Yes, that was intentional. They are real physical images that I can't mirror right now (although that might be an option in the future).

So, the edge-counting looks pretty straight-forward now. I could iterate over all pairs of distinct images (and rotated ones), calculate their edge deltas for each edge and collect it into a HashMap<(Image, Image, EdgeCollision), f64> where Image would be contain an image ID and a bool for whether it's been rotated and EdgeCollision would be an enum of LeftRight, RightLeft, TopBottom and BottomTop.

But I still don't really get the backtracking part. I read the Wikipedia page and understand how it could be used to model sudoku, but how is it applicable to my scenario? In sudoku, there are "hard conflicts" that just aren't allowed, which is when you can backtrack until the error is resolved. My problem is, on the other hand, an optimization problem, and I don't see how that would be compatible with the outlined algorithm scheme.

I'm really struggling to visualize this or the structure of the resulting code. Let's say I chose the first one for every choice I had to make. I'm now at the bottom of the tree. How would I recursively go up? I don't have a real tree with nodes and parents after all (although the subtree optimization part definitely makes sense). Could you maybe show a small (pseudo)code example on how I could do this?

How did you get to that number? I think the number of unrotated combinations would be 9! = 362,880. Factoring in the rotations, without optimizations I could flip each image individually or not, resulting in 9! * 2^9 = 185,794,560 combinations. As @quinedot correctly stated, I could however exclude all combinations that have more than 4 images flipped. This results in
9! * 2^8 = 92,897,280
possibilities.

Oh, sorry. Missed some zeros. Should be 200_000_000. I believe that evaulating all those might be actually feasible, because the underlying computation seems super simple. The only simplification I can see is the following one, which I believe is pratically mostly irrelevant, at least for your samples.
Track the current minimum. If a later configuration goes above it already on thr say 3 image, you can stop there.

Yes, that's reasonable. The numbers are so small here it doesn't really matter, but the same symmetry optimization is possible (A left of B has the same weight as rot(B) left of rot(A), etc) and you only have to actually calculate half of those.

Unless your bit depth or images are massive, u32 is probably enough to store the weights.

Let's say you picked a spiral pattern starting in the middle; at each step you add an image with a certain number of new bordering edges:

0, 1, 1, 2, 1, 2, 1, 2, 2

Let's say you've just placed the sixth image and your partial weight is now P. You also know the minimum solution you've seen so far ^{[1]}, M. You also know that you have 5 edges left to add. From calculating weights earlier, you know that 5 edges adds at least S[5] to the weight.

If P + S[5] > M, there's no point in continuing to place images: this configuration of six images can't possibly result in a lower weight, no matter how you place the last three. (And if it's equal you only need to continue if you want all minimal solutions, in contrast with just any minimal solution.)

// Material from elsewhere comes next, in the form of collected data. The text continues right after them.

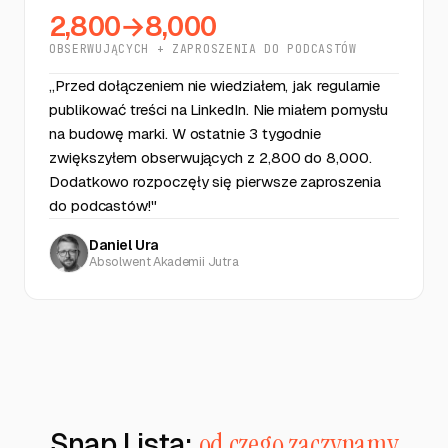
2,800→8,000
OBSERWUJĄCYCH + ZAPROSZENIA DO PODCASTÓW
„Przed dołączeniem nie wiedziałem, jak regularnie
publikować treści na LinkedIn. Nie miałem pomysłu
na budowę marki. W ostatnie 3 tygodnie
zwiększyłem obserwujących z 2,800 do 8,000.
Dodatkowo rozpoczęły się pierwsze zaproszenia
do podcastów!"
Daniel Ura
Absolwent Akademii Jutra
Snap Lista:
od czego zaczynamy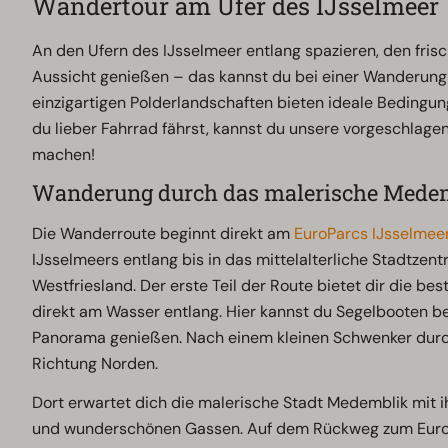
Wandertour am Ufer des IJsselmeer
An den Ufern des IJsselmeer entlang spazieren, den fri
Aussicht genießen – das kannst du bei einer Wanderung 
einzigartigen Polderlandschaften bieten ideale Bedingu
du lieber Fahrrad fährst, kannst du unsere vorgeschlage
machen!
Wanderung durch das malerische Mede
Die Wanderroute beginnt direkt am
EuroParcs IJsselmee
IJsselmeers entlang bis in das mittelalterliche Stadtzen
Westfriesland. Der erste Teil der Route bietet dir die be
direkt am Wasser entlang. Hier kannst du Segelbooten 
Panorama genießen. Nach einem kleinen Schwenker durc
Richtung Norden.
Dort erwartet dich die malerische Stadt Medemblik mit i
und wunderschönen Gassen. Auf dem Rückweg zum EuroP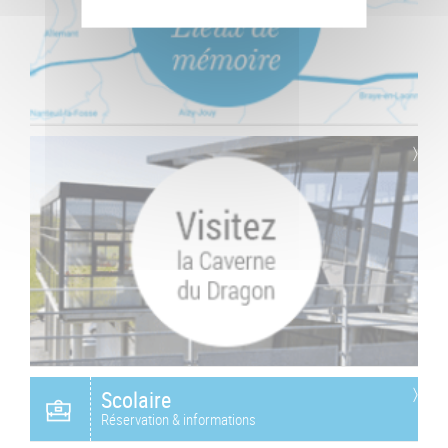
Scolaire
Réservation & informations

You keep a stack of choices and/or use recursion to keep state on the call stack. You push on the stack to go down the tree and pop to go up. The branches at each level are which image you choose to place.

If you changed the minimum tests to <= instead of <, this example will run through all permutations (modulo the symmetry check). That takes under 15 seconds on my laptop, so like @MichaelV has said you could just forgo more optimization and brute force it.

initialized to something too big to be possible ↩︎

I couldn't help myself and implemented a faster version based on TAOCP Volume 4A. This runs the complete tree in less than 3 seconds on my laptop and is fast enough to complete on the playground. The main TODO is on line 145 and see line 168 if you want to see how long the entire traversal (9!, 256 times) takes on your hardware. Also would be easy to parallelize (see line 119), though every task would have to find it's own minimum instead of sharing a global minimum (i.e. less subtree pruning).